"Will you not bear with your own brother, who has Zeus for his ancestor?"

In 1936, the Olympic Games were held in Berlin. Adolf Hitler planned to use the games to prove the superiority of the "Aryan race". Jesse Owens, a Black American athlete, was the star of the track and field events. He was under immense pressure.

During the long jump qualification, Owens fouled on his first two attempts. He had one jump left. If he fouled again, he was out. He was tense and terrified.

Suddenly, a tall, blond German athlete named Luz Long approached him. Long was the picture of the Nazi ideal. He was Hitler's favorite to win. But Long didn't treat Owens as an enemy or an inferior. He saw that Owens was struggling with his run-up.

Long suggested that Owens place a towel a few inches behind the takeoff board to play it safe. He gave him technical advice. Owens took the advice, qualified, and eventually won the gold medal. Long took the silver.

In front of Hitler and the entire Nazi leadership, Luz Long embraced Jesse Owens. He walked arm-in-arm with him around the stadium. Long saw past the hateful ideology of his country. He didn't see a "Black man" or a "rival". He saw a fellow athlete. He recognized the excellence in Owens and honored it, regardless of the consequences.

Epictetus, who was a slave, often spoke about this. He reminded his students (many of whom were rich slave owners) that their slaves were their equals in the eyes of Zeus. He used the name "Zeus" to represent the universal reason that lives in all of us.

When you look at a person who is annoying, poor, or different from you, it's easy to see them as "lesser". Epictetus commands us to look at their lineage. They are descendants of the same universe you are. They carry the same spark of consciousness.

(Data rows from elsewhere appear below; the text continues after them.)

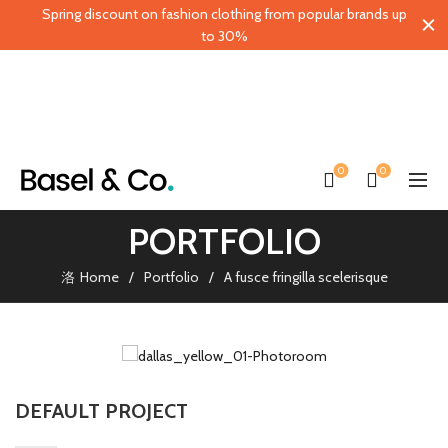
Spring discount on fashion clothing from popular brands up
to 30%
0
0
PORTFOLIO
Home
Portfolio
A fusce fringilla scelerisque
DEFAULT PROJECT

If you treat them like garbage, you are insulting their ancestors, some of whom you may even share. You are disrespecting the divine potential that resides within them. Luz Long realized that the spirit of athleticism in Jesse Owens was the same spirit that was in him. That shared spirit made them brothers, even if their governments were enemies.

Errors & Corrections

  • Don't judge a person by their external station (job, clothes, race). These are just costumes. The actor underneath is divine.
  • Don't forget that you have the same origin as the person you despise. You are both made of the same clay and breathed with the same fire.
  • Don't think that "bearing with" them means you are doing them a favor. You are simply respecting the reality of their nature.

Applications to Modern Life

Interpersonal Relationships

You might have a family member who has fallen into addiction or made terrible life choices. It's easy to look down on them or write them off. But they are still your "brother" in the cosmic sense. The spark is still there, buried under the bad choices. Treat the spark, not the addiction.

Work

The janitor and the CEO are both "sons of Zeus". If you treat the CEO with respect but ignore the janitor, you are a hypocrite. You are respecting the position, not the human. A Stoic respects the human element in everyone. Say hello to the cleaners. Learn their names. They are your kin.

Politics

Political polarization thrives on dehumanization. We call the other side strong names as an insult to strip them of their divine status. Once they are just labels, we can hate them. Stop using the labels. Remind yourself that the person voting differently is a rational being trying to make sense of the world, just like you.

Social Media

The anonymity of the internet makes us forget the "divine spark". We type things to avatars that we would never say to faces. Before you hit send on a nasty reply, imagine the person is your actual brother or sister. Would you speak to them that way?

Maxims

  • See the spark, not the soot.
  • Respect the lineage within the stranger.
  • No man is trash.

In-depth Concepts

Rational Nature (Logikos)

The thing that makes us "kin" to the gods is our capacity for logic and reason. Animals have bodies, but humans have minds that can understand the laws of the universe. This capacity is what Epictetus means by "Zeus as an ancestor". Because everyone has this capacity (even if they aren't using it well), everyone deserves basic dignity.

The City of Gods and Men

The Stoics believed that the universe is a community populated by two types of rational beings: gods and humans. We are all citizens of this same city. Therefore, mistreating a human is like mistreating a fellow citizen in the presence of the King. It violates the law of the cosmic city.